▸ Directions: Below are the records; give again exactly the line with "Trouver chantier electricite LURCY-LEViS", the line with "Trouver chantier electricite SAiNT-ViCTOR", and each line that lies between them, and nothing besides.

▸ Data records:

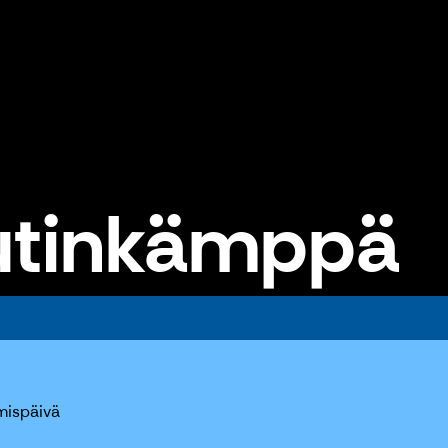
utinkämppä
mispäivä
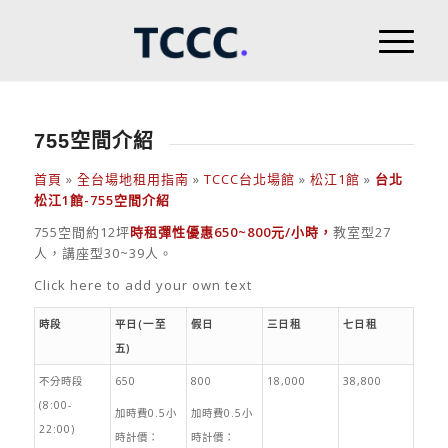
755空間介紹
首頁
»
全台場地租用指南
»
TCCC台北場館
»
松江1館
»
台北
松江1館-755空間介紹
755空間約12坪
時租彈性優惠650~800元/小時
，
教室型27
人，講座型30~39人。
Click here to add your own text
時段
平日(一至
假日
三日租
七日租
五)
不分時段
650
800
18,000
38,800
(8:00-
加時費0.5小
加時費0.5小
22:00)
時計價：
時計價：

--

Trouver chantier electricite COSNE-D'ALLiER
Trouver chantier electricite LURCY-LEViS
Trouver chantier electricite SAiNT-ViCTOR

...

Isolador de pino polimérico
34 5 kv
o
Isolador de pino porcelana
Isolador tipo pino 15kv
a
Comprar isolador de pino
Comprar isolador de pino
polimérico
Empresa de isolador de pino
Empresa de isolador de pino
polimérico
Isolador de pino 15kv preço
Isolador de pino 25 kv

▸ Response below:
Trouver chantier electricite LURCY-LEViS
Trouver chantier electricite SAiNT-ViCTOR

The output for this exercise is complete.